Washing and cleaning a muddy, sweaty body was a slightly different matter. The overnight camps were positioned close to a flowing river. Runners would wade into the near freezing waters of the river and proceed to squat, kneel or sit in the water while bracing its cold and proceeded to wash as quickly as possible. Short haired individuals blessed their good fortune. In general, this daily ritual was embraced by most runners with the usual social boundaries discarded in favour of pragmatism, expedience and cleanliness.

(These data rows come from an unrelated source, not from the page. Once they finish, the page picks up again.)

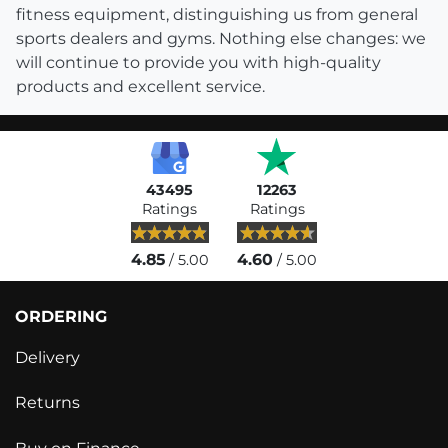
fitness equipment, distinguishing us from general
sports dealers and gyms. Nothing else changes: we
will continue to provide you with high-quality
products and excellent service.
43495
12263
Ratings
Ratings
4.85
4.60
/ 5.00
/ 5.00
ORDERING
Delivery
Returns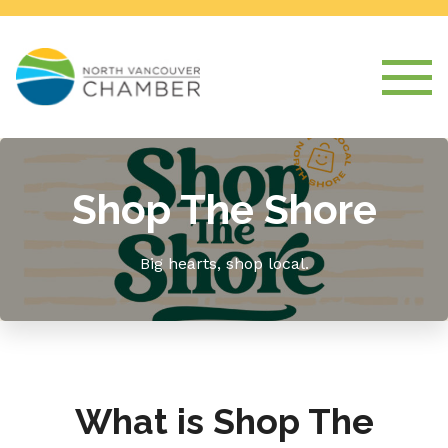
Shop The Shore
Big hearts, shop local.
What is Shop The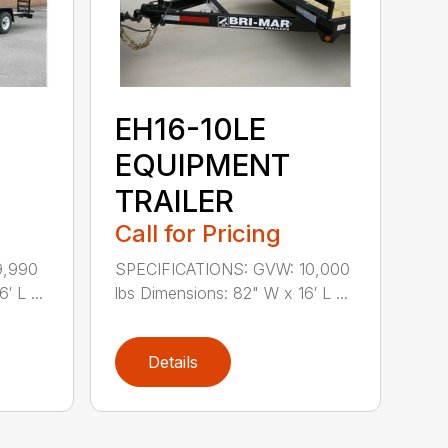
EH16-10LE
EQUIPMENT
TRAILER
Call for Pricing
9,990
SPECIFICATIONS: GVW: 10,000
′ L ...
lbs Dimensions: 82" W x 16′ L ...
Details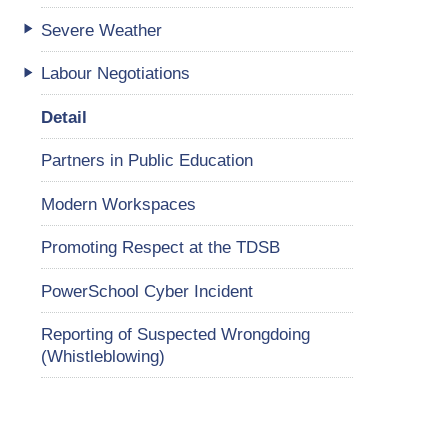
Severe Weather
Labour Negotiations
Detail
Partners in Public Education
Modern Workspaces
Promoting Respect at the TDSB
PowerSchool Cyber Incident
Reporting of Suspected Wrongdoing
(Whistleblowing)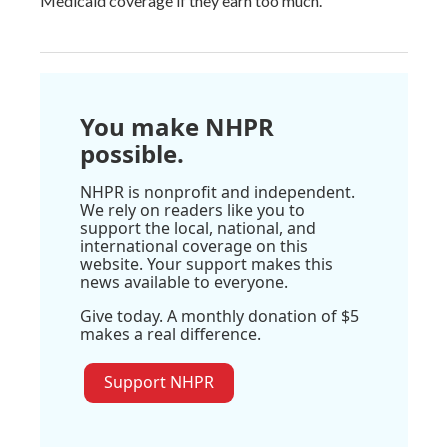
Medicaid coverage if they earn too much.
You make NHPR
possible.
NHPR is nonprofit and independent.
We rely on readers like you to
support the local, national, and
international coverage on this
website. Your support makes this
news available to everyone.
Give today. A monthly donation of $5
makes a real difference.
Support NHPR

If cleanliness was important to most, foot care was essential for everyone. The ruggedness of the terrain, long distances covered and the constant wet feet meant increased susceptibility to blisters. Many a fit and capable runner was reduced to a hobble because he or she invariably failed to adequately manage their feet. This meant running in the correct sized shoe, with no foot movement within the shoe, when descending a steep technical pass. This also meant using preventative strapping of certain areas of one’s feet – notably the big toe, to avoid any potential rubbing, no matter how minimal and slight. Eventually even the tiniest irritation will lead to a blister over 400 mountainous kilometres. As part of our daily routine, Karoline and I would tape our big toes plus a few of the minor ones, each and every morning using kinesiology tape. Neither of us suffered a single blister which gave us the freedom to run and enjoy the experience.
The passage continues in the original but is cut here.